La storia dietro
La canzone Apple Scruffs, che George Harrison incluse nel suo album All Things Must Pass, nacque come un riconoscimento a un gruppo di fan molto particolari. Questi giovani, conosciuti come gli Apple Scruffs, erano soliti aspettare i membri dei The Beatles in diverse zone di Londra, anche dopo che la band si sciolse nell'aprile 1970. Il brano musicale, registrato nel 1970, mostra l'influenza di Bob Dylan, con Harrison che alterna la chitarra acustica all'armonica.
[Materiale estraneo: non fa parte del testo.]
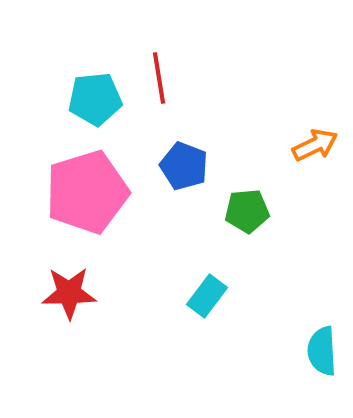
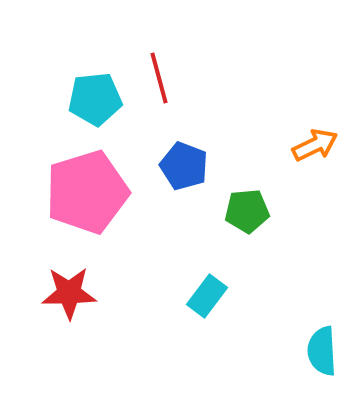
red line: rotated 6 degrees counterclockwise
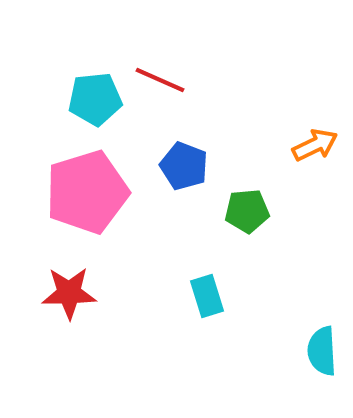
red line: moved 1 px right, 2 px down; rotated 51 degrees counterclockwise
cyan rectangle: rotated 54 degrees counterclockwise
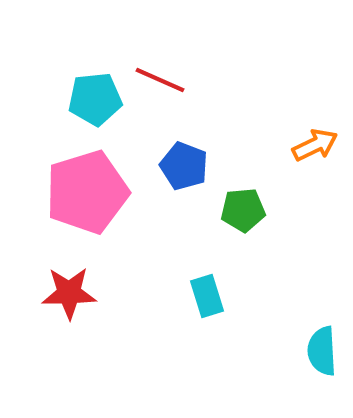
green pentagon: moved 4 px left, 1 px up
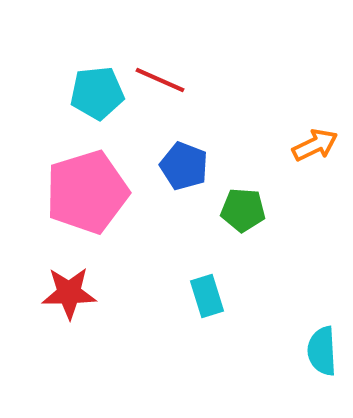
cyan pentagon: moved 2 px right, 6 px up
green pentagon: rotated 9 degrees clockwise
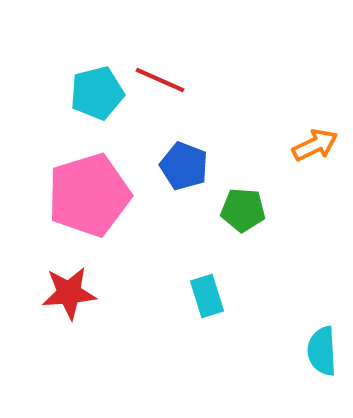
cyan pentagon: rotated 8 degrees counterclockwise
pink pentagon: moved 2 px right, 3 px down
red star: rotated 4 degrees counterclockwise
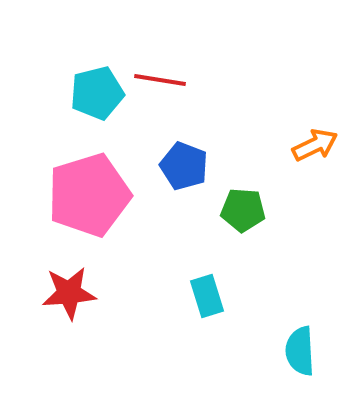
red line: rotated 15 degrees counterclockwise
cyan semicircle: moved 22 px left
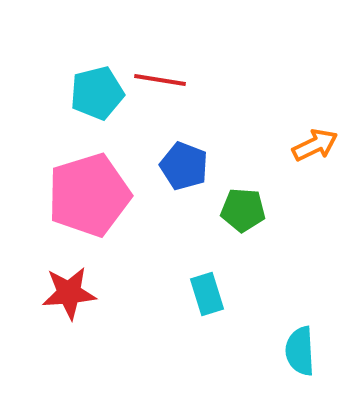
cyan rectangle: moved 2 px up
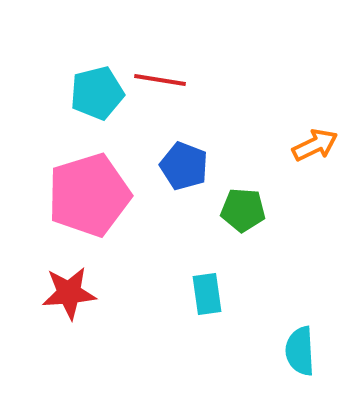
cyan rectangle: rotated 9 degrees clockwise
È considerata una deviazione dal suono generale che domina il resto di All Things Must Pass.
Questo brano fu anche pubblicato come lato B del singolo What Is Life, e ottenne una buona accoglienza nelle radio degli Stati Uniti. Il termine "Apple Scruffs" fu utilizzato per la prima volta da George Harrison alla fine degli anni '60. Nonostante il suo noto disinteresse per l'adulazione, specialmente durante il fenomeno della Beatlemania, Harrison sviluppò un legame con alcuni di questi fan. In un'intervista dell'aprile 1969, arrivò a dire che "il loro ruolo nella rappresentazione è importante quanto il nostro". La canzone Apple Scruffs fu concepita come un omaggio a coloro che presidiavano davanti agli studi di registrazione dove lavorava dal maggio 1970, e anche presso la sede della Apple Corps in Savile Row. Sebbene Harrison non menzioni questa canzone nel suo libro I, Me, Mine, Derek Taylor, che fu editore, descrisse questo gruppo come "il nucleo centrale" di fan, molto tempo dopo che la Beatlemania si era affievolita, aggiungendo che "eravamo tutti molto amici loro". La produzione di Apple Scruffs fu curata da George Harrison e Phil Spector.